Pendant que la France et l’Espagne gagnaient leurs guerres contre le Maroc et obtenaient des dommages colossaux, l’empire chérifien, dont les caisses étaient vides, se tournait vers l’Angleterre pour obtenir de nouveaux emprunts. Jusqu’au bout, les Anglais auront donc su préserver leurs intérêts tant stratégiques (en gardant la «valve» Gibraltar, qui ouvre et ferme le couloir de la Méditerranée) que commerciaux (en tirant avantage de la crise économique marocaine).
Ce petit jeu a sans doute favorisé la grande entente franco-britannique qui allait déboucher sur les accords dits
Sykes – Picot, survenus quelques années à peine (1916) après l’établissement d’un protectorat au Maroc…
Mais si la grande histoire est forcément cynique, les relations entre le Maroc et l’Angleterre ne sauraient être réduites à cet épisode au cynisme cinglant. Sa gracieuse Majesté a joué d’autres rôles, tout au long de neuf siècles d’histoire commune et plus ou moins continue, auprès de ce partenaire et ami particulier qu’a été le Maroc. Surtout à partir de l’époque des Saâdiens.
Les Britanniques furent parmi les premiers à établir des comptoirs et à ouvrir des consulats sur les côtes marocaines.

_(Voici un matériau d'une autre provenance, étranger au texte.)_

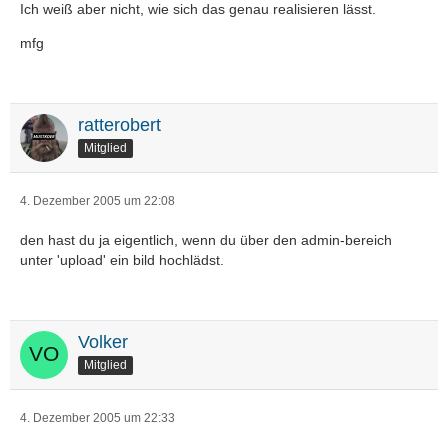
Ich weiß aber nicht, wie sich das genau realisieren lässt.
mfg
ratterobert
Mitglied
4. Dezember 2005 um 22:08
den hast du ja eigentlich, wenn du über den admin-bereich
unter 'upload' ein bild hochlädst.
Volker
Mitglied
4. Dezember 2005 um 22:33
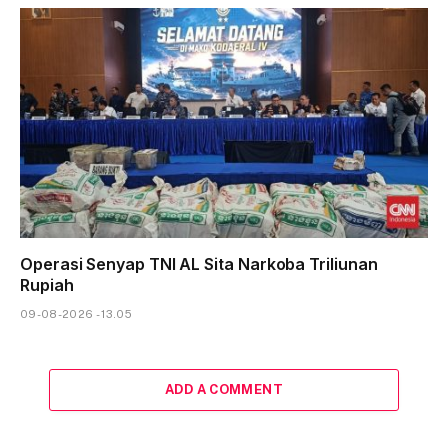
Operasi Senyap TNI AL Sita Narkoba Triliunan
Rupiah
09-08-2026 - 13.05
ADD A COMMENT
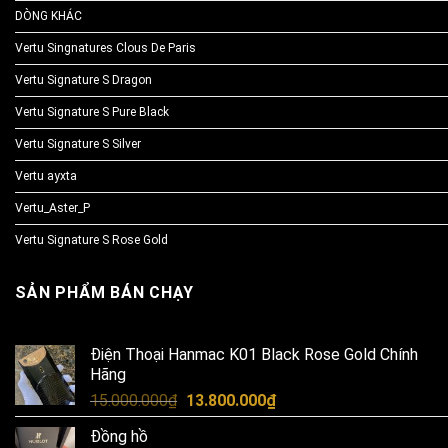
DÒNG KHÁC
Vertu Singnatures Clous De Paris
Vertu Signature S Dragon
Vertu Signature S Pure Black
Vertu Signature S Silver
Vertu ayxta
Vertu_Aster_P
Vertu Signature S Rose Gold
SẢN PHẨM BÁN CHẠY
Điện Thoại Hanmac K01 Black Rose Gold Chính
Hãng
Original
Current
15.000.000
₫
13.800.000
₫
price
price
Đồng hồ
was:
is:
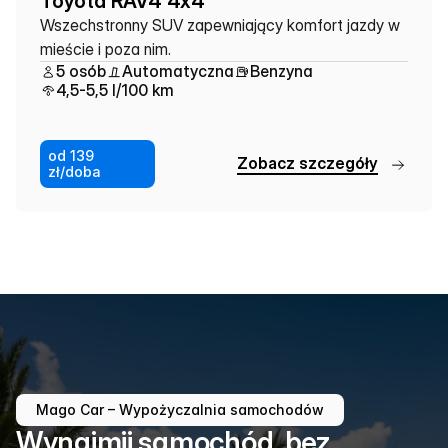
Toyota RAV4 4x4
Wszechstronny SUV zapewniający komfort jazdy w 
mieście i poza nim.
5 osób
Automatyczna
Benzyna
4,5-5,5 l/100 km
od 139
Z
o
b
a
c
z
s
z
c
z
e
g
ó
ł
y
zł/doba
Mago Car – Wypożyczalnia samochodów
Wynajmij samochód, bez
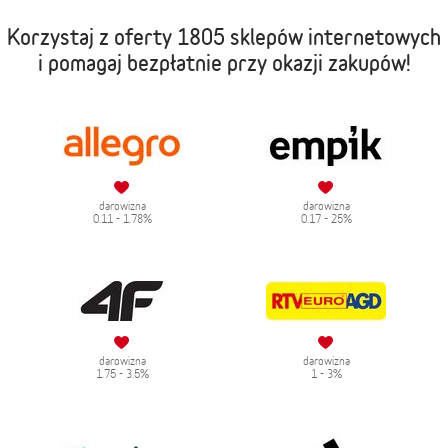
Korzystaj z oferty
1805 sklepów internetowych
i pomagaj bezpłatnie przy okazji zakupów!
darowizna
darowizna
0.11 - 1.78%
0.17 - 25%
darowizna
darowizna
1.75 - 3.5%
1 - 3%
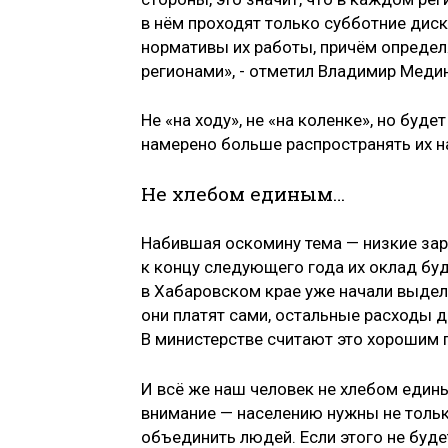
в нём проходят только субботние диск
нормативы их работы, причём определя
регионами», - отметил Владимир Меди
Не «на ходу», не «на коленке», но буд
намерено больше распространять их н
Не хлебом единым…
Набившая оскомину тема — низкие зар
к концу следующего года их оклад буд
в Хабаровском крае уже начали выдел
они платят сами, остальные расходы
В министерстве считают это хорошим
И всё же наш человек не хлебом един
внимание — населению нужны не тольк
объединить людей. Если этого не буд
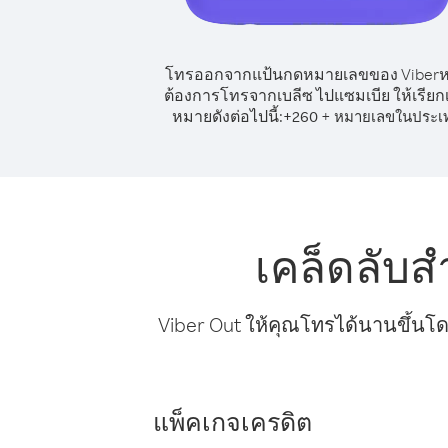
โทรออกจากแป้นกดหมายเลขของ Viber
ต้องการโทรจากเบลีซ ไปแซมเบีย ให้เรียก
หมายดังต่อไปนี้:
+
+
260
หมายเลขในประเ
เคล็ดลับ
Viber Out ให้คุณโทรได้นานขึ้นโด
แพ็คเกจเครดิต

Ils ont excellé dans le commerce et, plus généralement, dans l’art de la négociation. Leurs représentants dépassèrent parfois leurs missions commerciales et se servirent de la diplomatie, avec l’aplomb et le flegme dont ils sont familiers, pour essayer d’obtenir certaines faveurs : libérations et échanges d’otages, réformes au compte-gouttes, y compris sur le plan militaire (rôle joué, à des moments et des degrés différents, par le duo John Drummond Hay / Harry Maclean), petites pressions exercées auprès de certains sultans pour humaniser le sort réservé aux condamnés à mort…
Ce n’est pas un hasard si les Marocains, opposants politiques ou simples agents administratifs et commerciaux, se ruèrent en priorité vers la «protection» britannique, jusqu’au début du XXème siècle. Sa gracieuse Majesté a toujours su incarner, avec ses manières douces en apparence, mais fermes, un mélange de puissance et d’humanité. De quoi en faire, sinon un ami, un protecteur plus clément que les autres.